Dataset entries:
----------------

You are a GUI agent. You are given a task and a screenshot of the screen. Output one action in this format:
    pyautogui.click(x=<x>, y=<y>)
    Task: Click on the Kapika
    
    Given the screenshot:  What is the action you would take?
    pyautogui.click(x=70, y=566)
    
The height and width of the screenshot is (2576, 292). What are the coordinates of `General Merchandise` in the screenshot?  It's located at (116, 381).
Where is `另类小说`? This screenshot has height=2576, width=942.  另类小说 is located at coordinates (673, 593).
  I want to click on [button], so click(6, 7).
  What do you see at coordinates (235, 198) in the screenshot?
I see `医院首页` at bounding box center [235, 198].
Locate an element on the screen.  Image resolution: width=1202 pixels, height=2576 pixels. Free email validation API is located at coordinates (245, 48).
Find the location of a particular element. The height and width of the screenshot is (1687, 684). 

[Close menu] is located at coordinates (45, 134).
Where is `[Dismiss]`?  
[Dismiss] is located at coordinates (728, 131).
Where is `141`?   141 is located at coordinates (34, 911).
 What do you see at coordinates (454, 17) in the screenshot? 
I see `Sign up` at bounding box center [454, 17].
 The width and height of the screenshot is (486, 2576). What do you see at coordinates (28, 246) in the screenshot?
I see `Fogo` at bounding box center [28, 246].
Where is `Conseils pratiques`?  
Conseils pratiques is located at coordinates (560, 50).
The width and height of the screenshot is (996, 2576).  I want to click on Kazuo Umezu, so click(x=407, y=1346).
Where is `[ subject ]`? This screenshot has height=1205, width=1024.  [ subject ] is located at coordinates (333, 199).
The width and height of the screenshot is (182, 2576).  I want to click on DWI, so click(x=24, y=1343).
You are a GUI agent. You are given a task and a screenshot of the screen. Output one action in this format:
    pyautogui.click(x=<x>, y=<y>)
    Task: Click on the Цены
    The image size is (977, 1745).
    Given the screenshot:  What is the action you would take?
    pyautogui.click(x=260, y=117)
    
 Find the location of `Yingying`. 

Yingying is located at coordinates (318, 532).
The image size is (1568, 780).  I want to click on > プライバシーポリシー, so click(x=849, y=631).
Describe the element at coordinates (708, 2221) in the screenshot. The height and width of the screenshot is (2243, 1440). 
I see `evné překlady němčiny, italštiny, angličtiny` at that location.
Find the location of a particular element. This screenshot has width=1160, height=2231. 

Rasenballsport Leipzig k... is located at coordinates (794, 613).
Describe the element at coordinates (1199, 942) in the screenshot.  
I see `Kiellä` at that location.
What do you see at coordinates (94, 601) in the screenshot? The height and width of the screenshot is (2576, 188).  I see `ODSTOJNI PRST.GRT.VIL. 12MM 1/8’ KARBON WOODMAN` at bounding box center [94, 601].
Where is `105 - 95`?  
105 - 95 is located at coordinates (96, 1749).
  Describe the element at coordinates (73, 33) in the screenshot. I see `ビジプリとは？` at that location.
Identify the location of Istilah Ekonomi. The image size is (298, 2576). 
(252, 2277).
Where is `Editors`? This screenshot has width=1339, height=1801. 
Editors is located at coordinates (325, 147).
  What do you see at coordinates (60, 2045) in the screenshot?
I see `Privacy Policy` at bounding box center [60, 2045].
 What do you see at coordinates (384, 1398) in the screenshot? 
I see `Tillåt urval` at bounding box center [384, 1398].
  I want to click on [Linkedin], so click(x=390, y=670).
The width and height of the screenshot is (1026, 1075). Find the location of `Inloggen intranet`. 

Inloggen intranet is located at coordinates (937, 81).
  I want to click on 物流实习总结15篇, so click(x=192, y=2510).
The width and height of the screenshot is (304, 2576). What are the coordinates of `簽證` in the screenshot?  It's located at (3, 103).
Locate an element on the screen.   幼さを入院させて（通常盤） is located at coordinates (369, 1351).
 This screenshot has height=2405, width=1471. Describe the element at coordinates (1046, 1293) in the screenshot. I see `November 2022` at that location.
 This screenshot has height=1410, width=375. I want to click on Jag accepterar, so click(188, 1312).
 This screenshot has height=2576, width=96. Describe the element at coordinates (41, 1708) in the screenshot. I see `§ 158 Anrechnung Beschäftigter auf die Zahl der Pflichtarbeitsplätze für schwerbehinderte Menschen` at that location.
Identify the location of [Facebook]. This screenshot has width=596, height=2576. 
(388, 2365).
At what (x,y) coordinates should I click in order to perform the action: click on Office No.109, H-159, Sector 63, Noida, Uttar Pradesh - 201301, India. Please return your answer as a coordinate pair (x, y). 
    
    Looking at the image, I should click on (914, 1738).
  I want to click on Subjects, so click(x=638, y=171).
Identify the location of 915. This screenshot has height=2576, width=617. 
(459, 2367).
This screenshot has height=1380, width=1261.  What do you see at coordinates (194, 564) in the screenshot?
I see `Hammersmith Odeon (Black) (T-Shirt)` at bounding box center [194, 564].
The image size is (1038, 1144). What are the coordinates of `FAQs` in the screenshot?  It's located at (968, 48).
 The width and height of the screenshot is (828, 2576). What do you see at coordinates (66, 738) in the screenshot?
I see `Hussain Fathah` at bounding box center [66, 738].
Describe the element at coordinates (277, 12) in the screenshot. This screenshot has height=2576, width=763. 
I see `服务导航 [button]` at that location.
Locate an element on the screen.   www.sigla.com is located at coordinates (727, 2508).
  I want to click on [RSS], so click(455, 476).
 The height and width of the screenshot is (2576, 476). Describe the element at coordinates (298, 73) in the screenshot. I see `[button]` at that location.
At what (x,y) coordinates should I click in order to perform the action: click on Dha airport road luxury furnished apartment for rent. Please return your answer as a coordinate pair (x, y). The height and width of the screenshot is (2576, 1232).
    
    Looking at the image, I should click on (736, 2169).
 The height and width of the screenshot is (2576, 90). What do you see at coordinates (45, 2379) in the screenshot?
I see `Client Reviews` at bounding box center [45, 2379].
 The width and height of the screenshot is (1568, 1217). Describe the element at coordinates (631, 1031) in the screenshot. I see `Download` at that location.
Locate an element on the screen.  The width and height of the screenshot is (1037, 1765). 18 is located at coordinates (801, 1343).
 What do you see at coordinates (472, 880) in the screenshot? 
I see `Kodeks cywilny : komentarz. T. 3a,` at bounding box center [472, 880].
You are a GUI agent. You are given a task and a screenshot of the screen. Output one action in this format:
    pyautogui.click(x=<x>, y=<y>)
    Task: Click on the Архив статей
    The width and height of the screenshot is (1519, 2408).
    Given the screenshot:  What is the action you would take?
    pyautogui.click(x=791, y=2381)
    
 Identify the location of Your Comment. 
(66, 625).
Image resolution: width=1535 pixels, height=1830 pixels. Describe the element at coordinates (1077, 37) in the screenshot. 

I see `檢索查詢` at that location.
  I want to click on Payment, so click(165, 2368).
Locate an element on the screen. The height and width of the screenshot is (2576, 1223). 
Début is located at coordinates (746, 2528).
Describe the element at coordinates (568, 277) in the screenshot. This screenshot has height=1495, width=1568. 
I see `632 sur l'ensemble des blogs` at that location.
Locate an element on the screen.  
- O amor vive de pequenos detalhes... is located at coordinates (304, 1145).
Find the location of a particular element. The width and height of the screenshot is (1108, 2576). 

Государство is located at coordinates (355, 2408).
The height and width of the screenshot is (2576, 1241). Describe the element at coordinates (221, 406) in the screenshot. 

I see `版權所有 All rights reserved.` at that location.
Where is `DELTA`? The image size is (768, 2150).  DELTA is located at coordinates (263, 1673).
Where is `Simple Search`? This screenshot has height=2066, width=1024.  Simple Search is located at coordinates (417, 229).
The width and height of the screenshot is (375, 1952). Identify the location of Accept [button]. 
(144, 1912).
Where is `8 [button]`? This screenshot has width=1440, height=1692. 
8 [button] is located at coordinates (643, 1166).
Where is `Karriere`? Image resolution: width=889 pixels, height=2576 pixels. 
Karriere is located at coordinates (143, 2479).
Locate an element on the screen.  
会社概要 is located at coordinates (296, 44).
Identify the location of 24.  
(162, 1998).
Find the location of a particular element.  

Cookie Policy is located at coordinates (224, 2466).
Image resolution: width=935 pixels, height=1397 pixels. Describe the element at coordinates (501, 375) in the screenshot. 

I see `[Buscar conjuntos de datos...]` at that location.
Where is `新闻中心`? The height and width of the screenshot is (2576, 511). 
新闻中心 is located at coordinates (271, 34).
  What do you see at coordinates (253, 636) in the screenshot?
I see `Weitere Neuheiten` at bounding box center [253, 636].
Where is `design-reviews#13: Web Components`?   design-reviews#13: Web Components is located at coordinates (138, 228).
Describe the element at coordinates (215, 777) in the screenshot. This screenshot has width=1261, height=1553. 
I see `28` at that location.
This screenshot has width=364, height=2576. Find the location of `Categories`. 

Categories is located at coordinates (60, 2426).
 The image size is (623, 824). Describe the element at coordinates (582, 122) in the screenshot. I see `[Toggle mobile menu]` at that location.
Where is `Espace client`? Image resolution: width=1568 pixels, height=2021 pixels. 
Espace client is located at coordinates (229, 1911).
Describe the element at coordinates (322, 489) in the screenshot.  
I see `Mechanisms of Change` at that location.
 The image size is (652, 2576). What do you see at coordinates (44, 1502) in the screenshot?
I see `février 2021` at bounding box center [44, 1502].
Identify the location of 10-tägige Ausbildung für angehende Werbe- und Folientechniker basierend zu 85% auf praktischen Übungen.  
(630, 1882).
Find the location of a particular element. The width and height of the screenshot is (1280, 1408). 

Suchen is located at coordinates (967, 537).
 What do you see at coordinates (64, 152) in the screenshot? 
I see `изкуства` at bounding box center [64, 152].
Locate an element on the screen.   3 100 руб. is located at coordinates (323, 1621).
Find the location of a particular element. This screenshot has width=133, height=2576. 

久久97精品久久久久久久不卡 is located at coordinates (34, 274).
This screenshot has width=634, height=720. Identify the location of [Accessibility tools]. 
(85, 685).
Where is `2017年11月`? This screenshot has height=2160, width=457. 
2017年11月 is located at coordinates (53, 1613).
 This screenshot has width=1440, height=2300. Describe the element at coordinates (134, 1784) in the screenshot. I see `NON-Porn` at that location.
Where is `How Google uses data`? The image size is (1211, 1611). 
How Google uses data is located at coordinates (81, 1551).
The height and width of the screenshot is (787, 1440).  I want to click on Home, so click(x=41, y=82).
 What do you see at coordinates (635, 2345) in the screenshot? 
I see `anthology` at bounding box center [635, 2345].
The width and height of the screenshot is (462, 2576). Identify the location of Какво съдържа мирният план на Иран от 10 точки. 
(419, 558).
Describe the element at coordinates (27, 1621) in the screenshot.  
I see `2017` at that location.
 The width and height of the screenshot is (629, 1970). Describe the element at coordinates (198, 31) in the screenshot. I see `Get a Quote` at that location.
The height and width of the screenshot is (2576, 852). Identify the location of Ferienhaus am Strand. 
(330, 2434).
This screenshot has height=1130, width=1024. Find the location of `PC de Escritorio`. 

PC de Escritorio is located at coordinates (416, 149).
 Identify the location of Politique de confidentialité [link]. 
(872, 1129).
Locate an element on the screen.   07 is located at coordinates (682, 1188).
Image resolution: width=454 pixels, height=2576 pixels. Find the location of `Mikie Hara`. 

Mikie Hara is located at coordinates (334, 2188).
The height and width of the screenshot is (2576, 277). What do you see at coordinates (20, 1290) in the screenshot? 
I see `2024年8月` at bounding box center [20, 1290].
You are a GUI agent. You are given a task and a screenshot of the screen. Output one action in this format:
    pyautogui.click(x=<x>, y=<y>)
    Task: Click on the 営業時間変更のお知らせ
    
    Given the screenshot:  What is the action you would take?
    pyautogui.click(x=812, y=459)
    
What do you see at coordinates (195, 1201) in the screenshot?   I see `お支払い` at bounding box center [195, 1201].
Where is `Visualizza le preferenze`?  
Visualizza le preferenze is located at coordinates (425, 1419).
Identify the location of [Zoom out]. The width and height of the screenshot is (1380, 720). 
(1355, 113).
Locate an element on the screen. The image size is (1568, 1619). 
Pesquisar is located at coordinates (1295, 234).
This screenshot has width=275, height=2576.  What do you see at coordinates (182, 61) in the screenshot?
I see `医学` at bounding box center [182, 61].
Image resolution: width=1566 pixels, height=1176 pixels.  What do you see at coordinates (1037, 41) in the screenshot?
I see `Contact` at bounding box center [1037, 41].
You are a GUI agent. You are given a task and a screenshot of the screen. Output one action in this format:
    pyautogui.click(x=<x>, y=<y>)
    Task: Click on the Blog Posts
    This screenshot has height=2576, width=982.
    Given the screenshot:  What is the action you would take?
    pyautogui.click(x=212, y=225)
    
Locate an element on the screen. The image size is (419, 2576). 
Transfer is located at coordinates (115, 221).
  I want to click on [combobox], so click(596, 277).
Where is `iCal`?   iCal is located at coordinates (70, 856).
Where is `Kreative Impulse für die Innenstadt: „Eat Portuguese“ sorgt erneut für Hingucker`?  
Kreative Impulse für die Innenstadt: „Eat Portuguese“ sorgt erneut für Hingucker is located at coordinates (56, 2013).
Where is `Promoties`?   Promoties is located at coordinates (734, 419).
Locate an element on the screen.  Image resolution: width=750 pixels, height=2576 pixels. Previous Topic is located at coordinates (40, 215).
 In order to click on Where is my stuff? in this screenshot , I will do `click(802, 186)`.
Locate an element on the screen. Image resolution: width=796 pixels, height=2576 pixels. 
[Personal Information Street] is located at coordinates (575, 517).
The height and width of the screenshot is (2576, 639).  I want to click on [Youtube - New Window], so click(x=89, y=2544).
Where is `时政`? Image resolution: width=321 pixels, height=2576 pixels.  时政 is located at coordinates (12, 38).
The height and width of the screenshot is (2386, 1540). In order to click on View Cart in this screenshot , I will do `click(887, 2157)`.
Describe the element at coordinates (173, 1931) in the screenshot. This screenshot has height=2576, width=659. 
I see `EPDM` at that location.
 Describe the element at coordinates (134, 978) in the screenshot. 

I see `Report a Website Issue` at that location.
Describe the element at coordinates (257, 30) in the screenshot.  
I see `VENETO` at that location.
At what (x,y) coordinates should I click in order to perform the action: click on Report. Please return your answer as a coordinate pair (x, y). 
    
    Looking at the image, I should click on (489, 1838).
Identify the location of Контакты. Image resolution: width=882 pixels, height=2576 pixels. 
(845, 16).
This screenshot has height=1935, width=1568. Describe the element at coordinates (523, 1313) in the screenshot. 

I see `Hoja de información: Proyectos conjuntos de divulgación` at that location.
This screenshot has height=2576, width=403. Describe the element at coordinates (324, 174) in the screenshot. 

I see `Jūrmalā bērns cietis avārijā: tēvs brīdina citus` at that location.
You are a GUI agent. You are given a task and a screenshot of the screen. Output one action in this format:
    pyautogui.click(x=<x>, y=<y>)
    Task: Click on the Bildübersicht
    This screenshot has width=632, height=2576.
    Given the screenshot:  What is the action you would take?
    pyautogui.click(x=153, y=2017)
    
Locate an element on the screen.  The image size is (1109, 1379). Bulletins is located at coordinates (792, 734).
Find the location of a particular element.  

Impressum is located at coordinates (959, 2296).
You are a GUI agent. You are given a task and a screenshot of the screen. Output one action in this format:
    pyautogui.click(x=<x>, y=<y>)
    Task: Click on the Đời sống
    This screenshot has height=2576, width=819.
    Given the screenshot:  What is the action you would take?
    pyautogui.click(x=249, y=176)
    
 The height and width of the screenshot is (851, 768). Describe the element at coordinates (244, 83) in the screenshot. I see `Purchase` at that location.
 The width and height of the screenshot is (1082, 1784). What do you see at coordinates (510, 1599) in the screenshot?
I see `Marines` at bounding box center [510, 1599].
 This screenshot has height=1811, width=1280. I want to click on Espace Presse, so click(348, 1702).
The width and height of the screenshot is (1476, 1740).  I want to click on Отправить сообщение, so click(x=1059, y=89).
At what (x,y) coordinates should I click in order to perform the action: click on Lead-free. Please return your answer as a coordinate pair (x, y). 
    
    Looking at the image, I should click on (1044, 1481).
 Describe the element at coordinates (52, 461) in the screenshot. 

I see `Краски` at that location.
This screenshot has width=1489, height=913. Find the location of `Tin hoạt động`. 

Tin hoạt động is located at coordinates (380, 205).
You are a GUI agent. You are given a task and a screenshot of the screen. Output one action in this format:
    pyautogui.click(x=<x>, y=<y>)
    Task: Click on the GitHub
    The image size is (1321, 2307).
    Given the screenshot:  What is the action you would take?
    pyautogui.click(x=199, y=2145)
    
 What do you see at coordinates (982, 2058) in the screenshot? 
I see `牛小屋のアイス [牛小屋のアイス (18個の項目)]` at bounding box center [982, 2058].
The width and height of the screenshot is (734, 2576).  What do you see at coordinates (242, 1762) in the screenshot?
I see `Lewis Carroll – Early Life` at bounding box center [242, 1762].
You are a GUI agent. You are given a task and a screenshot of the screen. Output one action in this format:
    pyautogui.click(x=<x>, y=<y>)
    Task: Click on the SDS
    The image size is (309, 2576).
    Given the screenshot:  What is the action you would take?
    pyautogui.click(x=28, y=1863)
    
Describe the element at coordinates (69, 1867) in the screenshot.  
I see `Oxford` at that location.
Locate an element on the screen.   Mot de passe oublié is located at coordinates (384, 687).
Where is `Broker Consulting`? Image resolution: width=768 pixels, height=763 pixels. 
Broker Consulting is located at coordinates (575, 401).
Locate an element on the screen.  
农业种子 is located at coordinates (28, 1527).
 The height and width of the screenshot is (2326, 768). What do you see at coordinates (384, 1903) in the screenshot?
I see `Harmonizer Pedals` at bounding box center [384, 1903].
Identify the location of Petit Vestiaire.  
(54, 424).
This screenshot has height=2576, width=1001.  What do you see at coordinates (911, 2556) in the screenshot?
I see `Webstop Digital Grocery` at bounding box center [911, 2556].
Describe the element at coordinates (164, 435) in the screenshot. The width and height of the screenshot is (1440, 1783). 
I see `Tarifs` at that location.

----------------

**ABOUT THIS EXERCISE:**
Where the word "will" appears in a line of the entries, copy that line.

**TASK SOLUTION:**
 In order to click on Where is my stuff? in this screenshot , I will do `click(802, 186)`.
The height and width of the screenshot is (2386, 1540). In order to click on View Cart in this screenshot , I will do `click(887, 2157)`.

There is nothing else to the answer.